EXERCISE PROMPT: On how many lines of the records below does the string "sidebar" appear? Reply with only the number.

Top of EXERCISE MATERIAL

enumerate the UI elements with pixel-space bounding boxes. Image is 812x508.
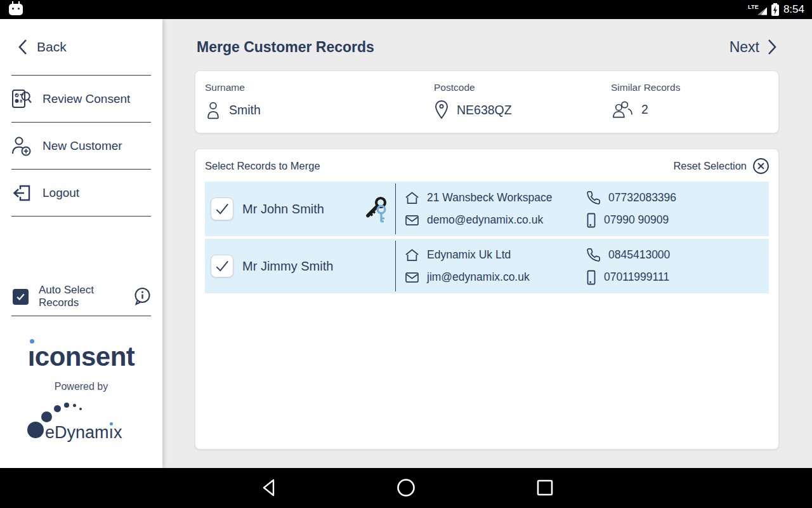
edynamix-dot [54,405,61,412]
home-icon [405,191,419,204]
page-title: Merge Customer Records [197,39,374,56]
clock-time: 8:54 [783,3,804,16]
email-cell: jim@edynamix.co.uk [405,266,586,288]
people-icon [611,100,634,119]
record-checkbox[interactable] [211,255,233,277]
next-button[interactable]: Next [730,38,777,56]
main-content: Merge Customer Records Next Surname Smit… [162,19,812,468]
consent-logo-block: ıconsent [0,330,162,377]
nav-recents-icon[interactable] [534,477,556,498]
review-consent-icon [10,88,33,110]
record-name: Mr John Smith [242,202,324,217]
edynamix-dot [73,404,76,407]
consent-logo: ıconsent [28,337,135,370]
search-summary-card: Surname Smith Postcode NE638QZ [195,70,779,133]
surname-value: Smith [229,103,261,117]
similar-records-value-row: 2 [611,100,769,119]
surname-value-row: Smith [205,100,434,120]
similar-records-label: Similar Records [611,82,769,93]
edynamix-dot [27,422,44,438]
postcode-value-row: NE638QZ [434,100,611,120]
sidebar-item-label: Review Consent [43,92,130,106]
record-row-left: Mr John Smith [205,182,395,236]
phone-cell: 0845413000 [586,244,769,266]
edynamix-logo: eDynamıx [27,401,135,447]
record-row[interactable]: Mr John Smith [205,182,769,236]
address-cell: Edynamix Uk Ltd [405,244,586,266]
logout-icon [10,182,33,204]
mail-icon [405,215,419,226]
logo-i-dot [30,339,34,344]
brand-i-dot [110,422,113,425]
checkmark-icon [214,258,230,274]
robot-eye [18,8,20,10]
nav-back-icon[interactable] [259,477,280,498]
battery-charging-icon [771,4,779,16]
checkmark-icon [214,201,230,217]
status-bar-right: LTE 8:54 [748,0,804,19]
sidebar-divider [11,316,151,316]
email-cell: demo@edynamix.co.uk [405,209,586,231]
record-phone: 0845413000 [608,248,670,262]
back-chevron-icon [18,39,28,55]
mobile-icon [586,270,596,285]
keys-slot [363,194,390,224]
edynamix-dot [41,411,52,422]
brand-post: x [114,423,122,442]
sidebar-item-label: Logout [43,186,79,200]
home-icon [405,248,419,262]
location-pin-icon [434,100,449,120]
nav-home-icon[interactable] [395,477,417,498]
brand-pre: eDynam [45,423,109,442]
powered-by-label: Powered by [0,381,162,392]
address-cell: 21 Wansbeck Workspace [405,187,586,209]
checkbox-checked-icon[interactable] [13,289,29,305]
status-bar: LTE 8:54 [0,0,812,19]
record-email: jim@edynamix.co.uk [427,271,530,284]
record-checkbox[interactable] [211,197,233,220]
reset-selection-label: Reset Selection [673,160,747,172]
android-navigation-bar [0,468,812,508]
record-details: Edynamix Uk Ltd 0845413000 [396,239,769,293]
merge-records-card: Select Records to Merge Reset Selection [195,149,779,450]
sidebar-item-new-customer[interactable]: New Customer [0,123,162,169]
reset-selection-button[interactable]: Reset Selection [673,157,769,175]
record-details: 21 Wansbeck Workspace 07732083396 [396,182,769,236]
battery-bolt [772,6,778,15]
edynamix-wordmark: eDynamıx [45,423,122,443]
phone-icon [586,248,601,262]
record-mobile: 07990 90909 [604,213,669,227]
person-icon [205,100,221,120]
info-icon[interactable] [133,287,151,306]
record-name: Mr Jimmy Smith [242,259,333,274]
next-label: Next [730,39,759,56]
record-address: Edynamix Uk Ltd [427,248,511,262]
mobile-cell: 07990 90909 [586,209,769,231]
sidebar-item-review-consent[interactable]: Review Consent [0,76,162,122]
record-address: 21 Wansbeck Workspace [427,191,552,204]
close-circle-icon [752,157,769,175]
logo-i: ı [28,342,35,371]
record-row-left: Mr Jimmy Smith [205,239,395,293]
edynamix-dot [79,408,82,410]
app-screen: LTE 8:54 Back [0,0,812,508]
mobile-cell: 07011999111 [586,266,769,288]
lte-signal-icon: LTE [748,4,767,16]
mail-icon [405,272,419,283]
surname-field: Surname Smith [205,82,434,133]
edynamix-dot [64,403,69,408]
record-rows: Mr John Smith [195,182,778,293]
phone-icon [586,190,601,205]
mobile-icon [586,213,596,228]
android-robot-icon [9,4,23,15]
record-phone: 07732083396 [608,191,676,204]
network-type-label: LTE [748,4,759,10]
record-mobile: 07011999111 [604,271,669,284]
sidebar-spacer [0,217,162,277]
back-button[interactable]: Back [0,19,162,75]
auto-select-records-toggle[interactable]: Auto Select Records [0,277,162,316]
sidebar-item-logout[interactable]: Logout [0,170,162,216]
similar-records-count: 2 [641,102,648,117]
record-row[interactable]: Mr Jimmy Smith Edynamix Uk Ltd [205,239,769,293]
similar-records-field: Similar Records 2 [611,82,769,133]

Bottom of EXERCISE MATERIAL

REPLY: 7